3] Similarly, I do not see how excluding the rightmost 40-50 bases from the methylation context analysis can provide useful aligner-performance information. Again, this may tell us something about how Sherman distributes methylated cytosines in simulated read sequences, but not about the behavior of read aligners in identifying methylation contexts.

4] My instinct is that the ~0.5% difference you see between the aligners is attributable to their read-mapping behavior. I would focus on optimizing this before I worried further about downstream analysis:

I am on vacation until August 25, but I will be happy to dig more deeply into this with you -- including reproducing your work on my end if that will help -- once I get back into the "usual routine."

And thank you again for your efforts to dig into this. The goal at my end is to improve the Arioc software, so taking a close look at its behavior is always worthwhile.

jpadesousa commented 1 year ago

Hi @RWilton,

Sorry, I just noticed that the scripts were not fully copied in my reply. Still, I think you got all the information necessary.

Thank you so much for taking some time to explain how Arioc works and the differences compared to Bismark during your holidays. My goal is to implement the package into our analysis and to provide it as a tool for the other labs using our cluster. That's why I want to make sure that we trust the results.

Since I have the simulated reads and scripts ready, I will proceed with some more tests as you suggested:

I can also increase the Hash bits value to 31. From the Arioc's guide you wrote:

If enough memory is available, "wider" hash values and correspondingly larger hash tables may provide up to 5% additional speed and about 0.5% additional sensitivity

At 32, the machine I am using runs out of memory.

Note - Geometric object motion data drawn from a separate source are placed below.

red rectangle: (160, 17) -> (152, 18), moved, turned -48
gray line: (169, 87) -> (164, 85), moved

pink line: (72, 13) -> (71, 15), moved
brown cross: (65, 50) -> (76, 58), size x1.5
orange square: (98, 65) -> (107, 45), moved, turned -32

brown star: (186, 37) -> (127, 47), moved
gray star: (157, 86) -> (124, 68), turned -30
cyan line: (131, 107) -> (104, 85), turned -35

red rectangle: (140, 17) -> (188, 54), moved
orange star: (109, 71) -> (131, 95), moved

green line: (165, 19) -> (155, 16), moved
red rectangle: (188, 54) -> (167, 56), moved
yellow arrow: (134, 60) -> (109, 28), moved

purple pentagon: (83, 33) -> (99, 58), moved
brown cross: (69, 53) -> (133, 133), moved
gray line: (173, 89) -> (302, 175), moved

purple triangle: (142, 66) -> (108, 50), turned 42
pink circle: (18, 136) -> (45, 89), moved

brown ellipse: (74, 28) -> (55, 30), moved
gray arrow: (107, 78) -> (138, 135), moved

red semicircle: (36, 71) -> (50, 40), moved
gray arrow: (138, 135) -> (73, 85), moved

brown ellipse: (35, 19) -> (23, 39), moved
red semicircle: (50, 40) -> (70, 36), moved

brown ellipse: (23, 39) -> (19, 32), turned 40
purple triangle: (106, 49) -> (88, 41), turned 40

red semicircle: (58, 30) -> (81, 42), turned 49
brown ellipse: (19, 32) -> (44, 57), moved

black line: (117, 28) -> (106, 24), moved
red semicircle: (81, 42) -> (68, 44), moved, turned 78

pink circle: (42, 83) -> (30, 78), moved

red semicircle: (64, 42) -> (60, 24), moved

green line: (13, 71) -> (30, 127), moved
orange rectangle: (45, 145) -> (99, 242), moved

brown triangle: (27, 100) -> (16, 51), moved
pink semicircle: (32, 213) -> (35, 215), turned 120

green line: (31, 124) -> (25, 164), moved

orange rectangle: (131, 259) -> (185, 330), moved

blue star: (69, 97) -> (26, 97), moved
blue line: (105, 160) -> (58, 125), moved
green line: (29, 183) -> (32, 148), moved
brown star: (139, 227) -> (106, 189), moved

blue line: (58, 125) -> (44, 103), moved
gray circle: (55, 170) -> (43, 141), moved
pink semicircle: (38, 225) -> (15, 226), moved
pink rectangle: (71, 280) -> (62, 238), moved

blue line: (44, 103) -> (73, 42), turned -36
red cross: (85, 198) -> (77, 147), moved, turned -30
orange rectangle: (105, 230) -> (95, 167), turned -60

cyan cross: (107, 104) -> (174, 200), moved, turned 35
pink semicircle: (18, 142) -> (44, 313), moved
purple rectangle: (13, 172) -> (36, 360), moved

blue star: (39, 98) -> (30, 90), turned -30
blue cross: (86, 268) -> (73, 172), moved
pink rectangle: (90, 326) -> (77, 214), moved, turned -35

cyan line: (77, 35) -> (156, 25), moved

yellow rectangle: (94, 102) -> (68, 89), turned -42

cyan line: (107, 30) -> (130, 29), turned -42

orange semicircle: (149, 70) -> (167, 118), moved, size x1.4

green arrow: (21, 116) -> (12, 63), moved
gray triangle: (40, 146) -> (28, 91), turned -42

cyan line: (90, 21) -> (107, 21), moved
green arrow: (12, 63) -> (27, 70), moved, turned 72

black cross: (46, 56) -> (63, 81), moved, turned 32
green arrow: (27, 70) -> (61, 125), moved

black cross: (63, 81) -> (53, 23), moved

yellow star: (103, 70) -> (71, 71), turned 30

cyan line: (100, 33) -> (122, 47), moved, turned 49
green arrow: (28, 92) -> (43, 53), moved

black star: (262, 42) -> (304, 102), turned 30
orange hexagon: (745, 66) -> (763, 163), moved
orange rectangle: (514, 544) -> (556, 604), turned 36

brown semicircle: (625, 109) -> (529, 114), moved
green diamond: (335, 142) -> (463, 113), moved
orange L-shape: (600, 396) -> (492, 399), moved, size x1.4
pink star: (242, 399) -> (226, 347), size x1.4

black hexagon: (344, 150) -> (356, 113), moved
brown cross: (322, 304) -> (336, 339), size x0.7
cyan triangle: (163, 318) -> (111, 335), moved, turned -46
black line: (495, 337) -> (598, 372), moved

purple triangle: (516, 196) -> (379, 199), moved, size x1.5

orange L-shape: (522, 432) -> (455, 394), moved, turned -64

hsi25_0_30_CT to hsi25_0_31_CT ssi84_2_30_CT to ssi84_2_31_CT

At the end, I want to improve upon the current aligners' speed while maintaining or improving accuracy. For the moment, I will try to obtain the best alignment possible disregarding speed. Then we can focus on improving speed with minimal loss of accuracy.

RWilton commented 1 year ago

Just one further comment.

Simulated reads are useful primarily for verifying that a read aligner is doing the right thing in terms of read mapping, MAPQ computation, and so on. But there are limits to what you can accomplish by tuning aligner performance to simulated read data.

Real-world sequencer reads have characteristics (paired-end overlap, trimming artifacts, position-related basecall error rates, and probably a dozen other things I'm forgetting) that are tricky to model in a read simulator. Ultimately, to feel confident that you are using the best alignment tool for your data and that the tool is optimally configured, you need to do a bit of performance analysis with that data (at least, a small but representative subset of that data).

At some point, I would accept that the behavior of Arioc and Bismark with simulated reads is "close enough" in terms of performance, and see what you get when you use your actual sequencer reads.